§ **TASK INPUTS**:
=-=-=

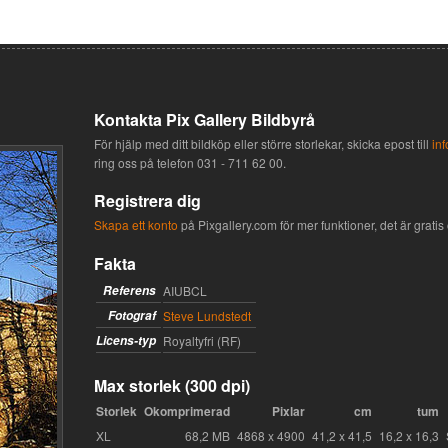
Kontakta Pix Gallery Bildbyrå
För hjälp med ditt bildköp eller större storlekar, skicka epost till
in
ring oss på telefon
031 - 711 62 00
.
Registrera dig
Skapa ett konto
på Pixgallery.com för mer funktioner, det är gratis o
Fakta
Referens
AIUBCL
Fotograf
Steve Lundstedt
Licens-typ
Royaltyfri (RF)
Max storlek (300 dpi)
Storlek
Okomprimerad
Pixlar
cm
tum
XL
68,2 MB
4868 x 4900
41,2 x 41,5
16,2 x 16,3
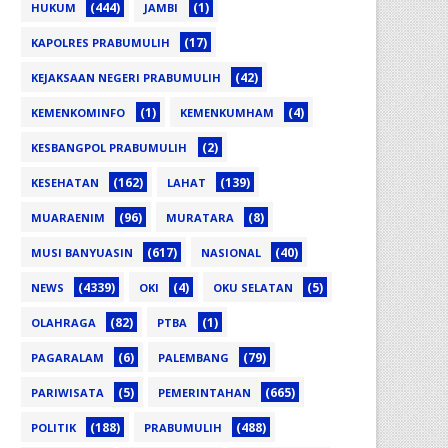
(444)
(1)
HUKUM
JAMBI
(17)
KAPOLRES PRABUMULIH
(42)
KEJAKSAAN NEGERI PRABUMULIH
(1)
(4)
KEMENKOMINFO
KEMENKUMHAM
(2)
KESBANGPOL PRABUMULIH
(162)
(139)
KESEHATAN
LAHAT
(96)
(8)
MUARAENIM
MURATARA
(617)
(40)
MUSI BANYUASIN
NASIONAL
(4339)
(4)
(5)
NEWS
OKI
OKU SELATAN
(82)
(1)
OLAHRAGA
PTBA
(6)
(79)
PAGARALAM
PALEMBANG
(5)
(665)
PARIWISATA
PEMERINTAHAN
(188)
(488)
POLITIK
PRABUMULIH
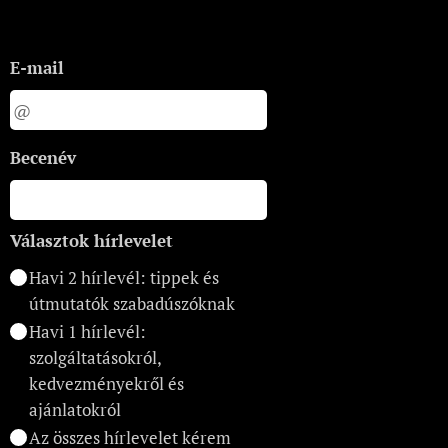
E-mail
Becenév
Választok hírlevelet
Havi 2 hírlevél: tippek és
útmutatók szabadúszóknak
Havi 1 hírlevél:
szolgáltatásokról,
kedvezményekről és
ajánlatokról
Az összes hírlevelet kérem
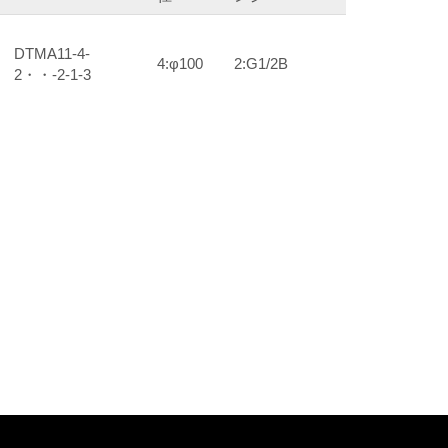
DTMA11-4-
4:φ100
2:G1/2B
2・・-2-1-3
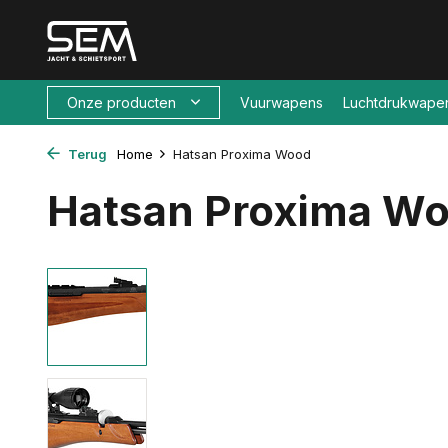
Onze producten
Vuurwapens
Luchtdrukwape
Terug
Home
Hatsan Proxima Wood
Hatsan Proxima W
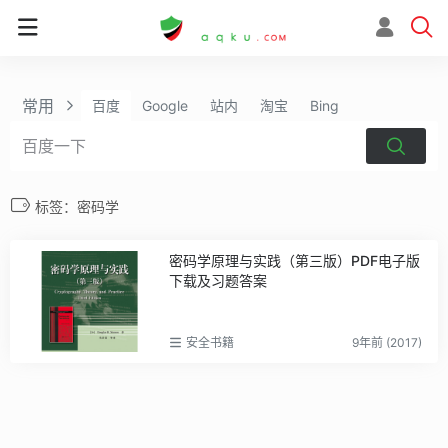
常用
百度
Google
站内
淘宝
Bing
标签：密码学
密码学原理与实践（第三版）PDF电子版
下载及习题答案
安全书籍
9年前 (2017)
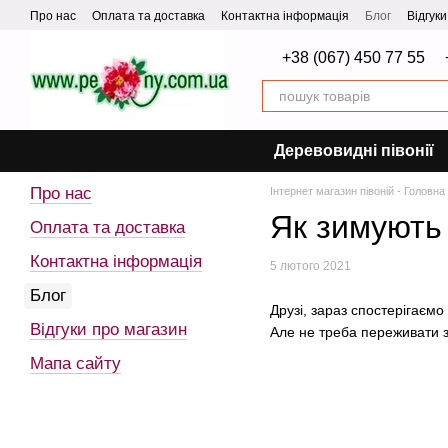
Перейти до основного контенту
Про нас
Оплата та доставка
Контактна інформація
Блог
Відгук
+38 (067) 450 77 55
Деревовидні півонії
Про нас
Інтернет магазин півоній - Головна
Як зимують 
Оплата та доставка
Контактна інформація
5 лютого 2021
Блог
Друзі, зараз спостерігаєм
Відгуки про магазин
Але не треба переживати за
Мапа сайту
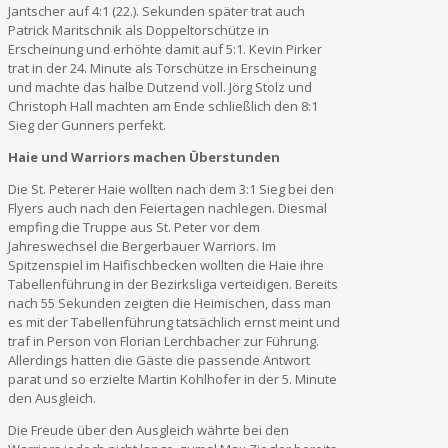
Jantscher auf 4:1 (22.). Sekunden später trat auch
Patrick Maritschnik als Doppeltorschütze in
Erscheinung und erhöhte damit auf 5:1. Kevin Pirker
trat in der 24. Minute als Torschütze in Erscheinung
und machte das halbe Dutzend voll. Jörg Stolz und
Christoph Hall machten am Ende schließlich den 8:1
Sieg der Gunners perfekt.
Haie und Warriors machen Überstunden
Die St. Peterer Haie wollten nach dem 3:1 Sieg bei den
Flyers auch nach den Feiertagen nachlegen. Diesmal
empfing die Truppe aus St. Peter vor dem
Jahreswechsel die Bergerbauer Warriors. Im
Spitzenspiel im Haifischbecken wollten die Haie ihre
Tabellenführung in der Bezirksliga verteidigen. Bereits
nach 55 Sekunden zeigten die Heimischen, dass man
es mit der Tabellenführung tatsächlich ernst meint und
traf in Person von Florian Lerchbacher zur Führung.
Allerdings hatten die Gäste die passende Antwort
parat und so erzielte Martin Kohlhofer in der 5. Minute
den Ausgleich.
Die Freude über den Ausgleich währte bei den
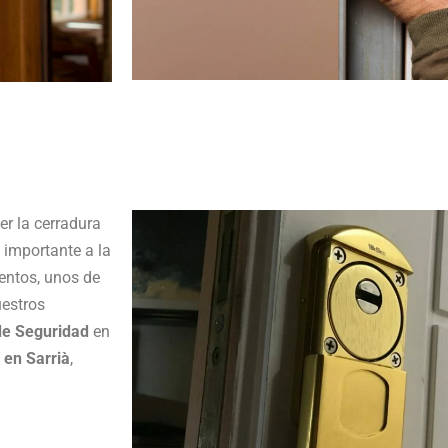
r la cerradura
importante a la
entos, unos de
uestros
e Seguridad
en
 en Sarrià
,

=-=-=

§ **PROBLEM DESCRIPTION**:
Write out everything in the data word for word. Omit each picture.

§ **RESULT FOR THIS EXERCISE**:
Kontakta Pix Gallery Bildbyrå
För hjälp med ditt bildköp eller större storlekar, skicka epost till
in
ring oss på telefon
031 - 711 62 00
.
Registrera dig
Skapa ett konto
på Pixgallery.com för mer funktioner, det är gratis o
Fakta
Referens
AIUBCL
Fotograf
Steve Lundstedt
Licens-typ
Royaltyfri (RF)
Max storlek (300 dpi)
Storlek
Okomprimerad
Pixlar
cm
tum
XL
68,2 MB
4868 x 4900
41,2 x 41,5
16,2 x 16,3
(444)
(1)
HUKUM
JAMBI
(17)
KAPOLRES PRABUMULIH
(42)
KEJAKSAAN NEGERI PRABUMULIH
(1)
(4)
KEMENKOMINFO
KEMENKUMHAM
(2)
KESBANGPOL PRABUMULIH
(162)
(139)
KESEHATAN
LAHAT
(96)
(8)
MUARAENIM
MURATARA
(617)
(40)
MUSI BANYUASIN
NASIONAL
(4339)
(4)
(5)
NEWS
OKI
OKU SELATAN
(82)
(1)
OLAHRAGA
PTBA
(6)
(79)
PAGARALAM
PALEMBANG
(5)
(665)
PARIWISATA
PEMERINTAHAN
(188)
(488)
POLITIK
PRABUMULIH
E-mail
Becenév
Választok hírlevelet
Havi 2 hírlevél: tippek és
útmutatók szabadúszóknak
Havi 1 hírlevél:
szolgáltatásokról,
kedvezményekről és
ajánlatokról
Az összes hírlevelet kérem
DTMA11-4-
4:φ100
2:G1/2B
2・・-2-1-3
Onze producten
Vuurwapens
Luchtdrukwape
Terug
Home
Hatsan Proxima Wood
Hatsan Proxima W
常用
百度
Google
站内
淘宝
Bing
标签：密码学
密码学原理与实践（第三版）PDF电子版
下载及习题答案
安全书籍
9年前 (2017)
Перейти до основного контенту
Про нас
Оплата та доставка
Контактна інформація
Блог
Відгук
+38 (067) 450 77 55
Деревовидні півонії
Про нас
Інтернет магазин півоній - Головна
Як зимують 
Оплата та доставка
Контактна інформація
5 лютого 2021
Блог
Друзі, зараз спостерігаєм
Відгуки про магазин
Але не треба переживати за
Мапа сайту
Jantscher auf 4:1 (22.). Sekunden später trat auch
Patrick Maritschnik als Doppeltorschütze in
Erscheinung und erhöhte damit auf 5:1. Kevin Pirker
trat in der 24. Minute als Torschütze in Erscheinung
und machte das halbe Dutzend voll. Jörg Stolz und
Christoph Hall machten am Ende schließlich den 8:1
Sieg der Gunners perfekt.
Haie und Warriors machen Überstunden
Die St. Peterer Haie wollten nach dem 3:1 Sieg bei den
Flyers auch nach den Feiertagen nachlegen. Diesmal
empfing die Truppe aus St. Peter vor dem
Jahreswechsel die Bergerbauer Warriors. Im
Spitzenspiel im Haifischbecken wollten die Haie ihre
Tabellenführung in der Bezirksliga verteidigen. Bereits
nach 55 Sekunden zeigten die Heimischen, dass man
es mit der Tabellenführung tatsächlich ernst meint und
traf in Person von Florian Lerchbacher zur Führung.
Allerdings hatten die Gäste die passende Antwort
parat und so erzielte Martin Kohlhofer in der 5. Minute
den Ausgleich.
Die Freude über den Ausgleich währte bei den
r la cerradura
importante a la
entos, unos de
uestros
e Seguridad
en
 en Sarrià
,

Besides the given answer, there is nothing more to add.